William Shakespeare once said, "By medicine life may be prolonged, yet death will seize the doctor too." I never really knew just how profound this statement was until one of my closest friends, Harry Watson died at the age of 14 two years ago.
There are a few people in the world who I would call a role model; Harry was one of them. He suffered from Emery-Dreifuss Muscular Dystrophy, a congenital genetic condition in which skeletal muscles progressively waste away, and changes in the electrical wiring of the heart (the cardiac conduction system) occur.
It also causes muscle contractures, which is a symptom that manifests as the tightening or shortening of certain muscles and tendons, restricting movement. As well as the restriction of movement due to these contractures, as the muscle is progressively wasting, the patient develops weakness, muscular atrophy, scoliosis (abnormal spinal curvature), an inability to walk (Harry was confined to his wheelchair at a young age), and other related symptoms.
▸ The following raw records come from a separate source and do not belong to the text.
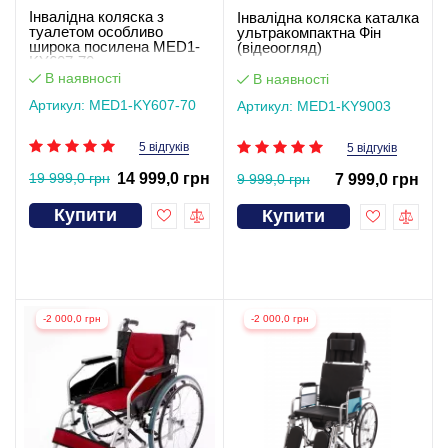
Інвалідна коляска з
Інвалідна коляска каталка
туалетом особливо
ультракомпактна Фін
широка посилена MED1-
(відеоогляд)
KY607-70
В наявності
В наявності
Артикул: MED1-KY607-70
Артикул: MED1-KY9003
5 відгуків
5 відгуків
19 999,0 грн
14 999,0 грн
9 999,0 грн
7 999,0 грн
Купити
Купити
-2 000,0 грн
-2 000,0 грн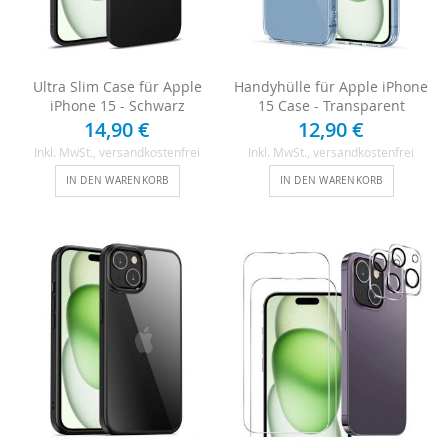
Ultra Slim Case für Apple
Handyhülle für Apple iPhone
iPhone 15 - Schwarz
15 Case - Transparent
14,90 €
12,90 €
Inkl. MwSt.
, versandkostenfrei
Inkl. MwSt.
, versandkostenfrei
IN DEN WARENKORB
IN DEN WARENKORB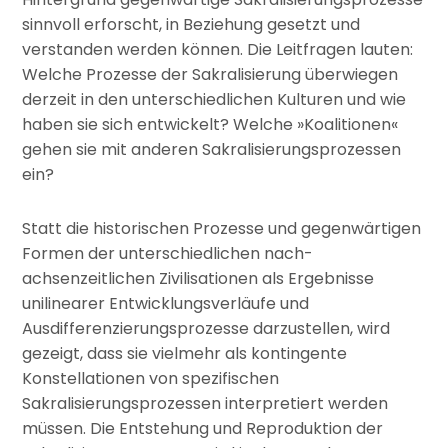
sinnvoll erforscht, in Beziehung gesetzt und
verstanden werden können. Die Leitfragen lauten:
Welche Prozesse der Sakralisierung überwiegen
derzeit in den unterschiedlichen Kulturen und wie
haben sie sich entwickelt? Welche »Koalitionen«
gehen sie mit anderen Sakralisierungsprozessen
ein?
Statt die historischen Prozesse und gegenwärtigen
Formen der unterschiedlichen nach-
achsenzeitlichen Zivilisationen als Ergebnisse
unilinearer Entwicklungsverläufe und
Ausdifferenzierungsprozesse darzustellen, wird
gezeigt, dass sie vielmehr als kontingente
Konstellationen von spezifischen
Sakralisierungsprozessen interpretiert werden
müssen. Die Entstehung und Reproduktion der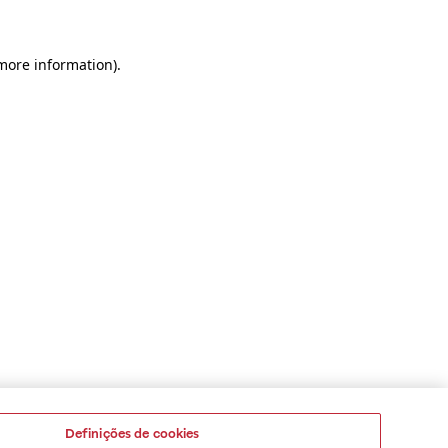
 more information)
.
Definições de cookies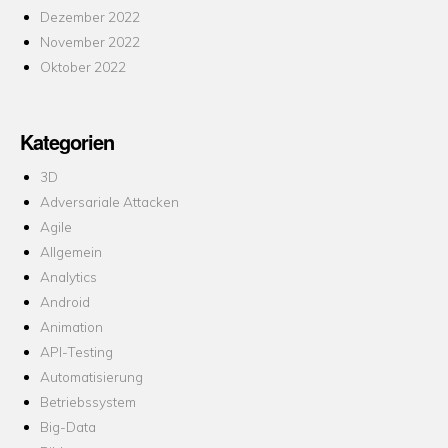
Dezember 2022
November 2022
Oktober 2022
Kategorien
3D
Adversariale Attacken
Agile
Allgemein
Analytics
Android
Animation
API-Testing
Automatisierung
Betriebssystem
Big-Data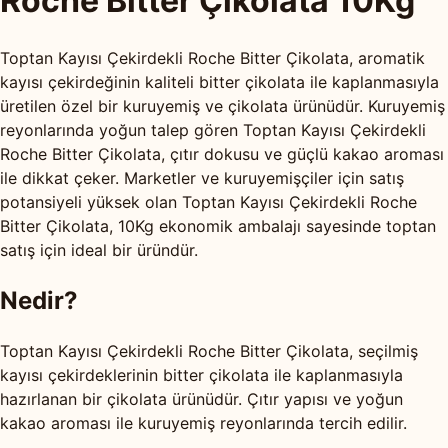
Roche Bitter Çikolata 10Kg
Toptan Kayısı Çekirdekli Roche Bitter Çikolata, aromatik
kayısı çekirdeğinin kaliteli bitter çikolata ile kaplanmasıyla
üretilen özel bir kuruyemiş ve çikolata ürünüdür. Kuruyemiş
reyonlarında yoğun talep gören Toptan Kayısı Çekirdekli
Roche Bitter Çikolata, çıtır dokusu ve güçlü kakao aroması
ile dikkat çeker. Marketler ve kuruyemişçiler için satış
potansiyeli yüksek olan Toptan Kayısı Çekirdekli Roche
Bitter Çikolata, 10Kg ekonomik ambalajı sayesinde toptan
satış için ideal bir üründür.
Nedir?
Toptan Kayısı Çekirdekli Roche Bitter Çikolata, seçilmiş
kayısı çekirdeklerinin bitter çikolata ile kaplanmasıyla
hazırlanan bir çikolata ürünüdür. Çıtır yapısı ve yoğun
kakao aroması ile kuruyemiş reyonlarında tercih edilir.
Emery-Dreifuss Muscular Dystrophy weakens the lower legs first, and mainly affects the shoulders and upper arms, which meant that Harry could still operate his electric wheelchair using his hand to move the joystick. The condition also affects the heart, which is unusual for muscular dystrophy, which tends to affect solely skeletal muscles. The electrical wiring of the heart which controls the rate of the heartbeat is affected, so that the heart rate can be abnormally slow, although Harry was actually tachycardic (his heartbeats are abnormally quick) rather than bradycardic (when heartbeats are abnormally slow). Whether this is due to his pacemaker, I am not sure. The disease usually shortens life expectancy, but affected individuals can expect to reach middle age.
Harry, however, died at 14, after having achieved so much with his life. Harry was a huge fundraiser, even doing a 137ft abseil to raise money for his wheelchair. He was a selfless person and raised thousands of pounds for charities like Muscular Dystrophy Campaign, Dogs for the Disabled and Rainbows, the children's hospice in Loughborough. Amidst through all the suffering he went through, he achieved so much with his life, and always with a smile. Smiling amidst adversity.
Unfortunately, as the condition is a genetic disorder, there is no cure except for managing the symptoms and using a pacemaker to manage the heart rate, as well as gently exercise to tone muscles and improve strength.
The end of Harry's life was a shock for us all, even though we knew of his condition, but no one ever truly dies until the flame of remembrance blows out. And Harry will always live on in our memories. He was a true role model, and a damn good friend.
Rest in peace, Harry John Watson. You will always be remembered.